Server System Architecture, 2007 (Preliminary)
Other Intel 5000 Chipsets
There are several variations on the Intel 5000 chipset. The 5000Z has DIB, two memory channels, 16 PCI-E lanes and the ESI. Basically two memory channels and one of the x8 PCI-E ports are disabled from the 5000P. The 5000V has DIB, two memory channels, one x8 PCI-E and the ESI connection to the ESB. The 5000X on the other hand, has all the features of the 5000P, plus a 16 MB snoop filter, which will be discussed in the next section. It is not clear if there is really only one 5000 MCH die from which the P, X, V, and Z variations are derived by selectively disabling components.
The Snoop Filter Cache
The 5000X is targeted at workstation applications. The 5000X data sheet describes the Snoop Filter cache in the Chipset Overview section as:
One of the architectural enhancements in Intel 5000X chipset is the inclusion of a Snoop Filter to eliminate snoop traffic to the graphics port. Reduction of this traffic results in significant performance increases in graphics intensive applications.
Later in 5000X data sheet, on Functional Description chapter:
The Snoop Filter (SF) offers significant performance enhancements on several workstation benchmarks by eliminating traffic on the snooped front-side bus of the processor being snooped. By removing snoops from the snooped bus, the full bandwidth is available for other transactions.

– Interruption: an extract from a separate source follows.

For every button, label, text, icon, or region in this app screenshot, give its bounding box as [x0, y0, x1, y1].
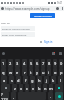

Supporting concurrent snoops effectively reduces performance degradation attributable to multiple snoop stalls. See Figure 5-1, “Snoop Filter” on page 302.
The SF is composed of two affinity groups each containing 8K sets of x16-way associative entries. The overall SF size is 16 MB in size. Each affinity group supports a pseudo-LRU replacement algorithm. Lookups are done on a full 32-way per set for hit/miss checks.
As shown in Figure 5-1the snoop filter is organized in two halves referred to as the Affinity Group 1 and Affinity Group 0 or the odd and even snoop filters respectively. As shown in Figure 5-1 Affinity Group 1 is associated with processor 1 and Affinity Group 0 is associated with processor 0. Under normal conditions a snoop is competed with a 1 snoop stall penalty. When the processors request simultaneous snoops the first snoop is completed with a one snoop stall penalty, the second snoop requires a 2 snoop stall penalty.
For the purposes of simultaneous SF access arbitration, processor 0 is given priority over processor 1. Thus simultaneous snoops are resolved with a 1 snoop stall penalty for processor 0 and a 2 snoop stall penalty for processor 2.
The SF stores the tags and coherency state information for all cache lines in the system. The SF is used to determine if a cache line associated with an address is cached in the system and where. The coherency protocol engine (CE) accesses the SF to look-up an entry, update/add an entry, or invalidate an entry in the snoop filter.
The SF has the following features:
Snoop Filter tracks total of 16 MB of cachelines (218 L2 lines).
8K sets organized as one interleave via a 2 x 16 Affinity Set-Associativity array.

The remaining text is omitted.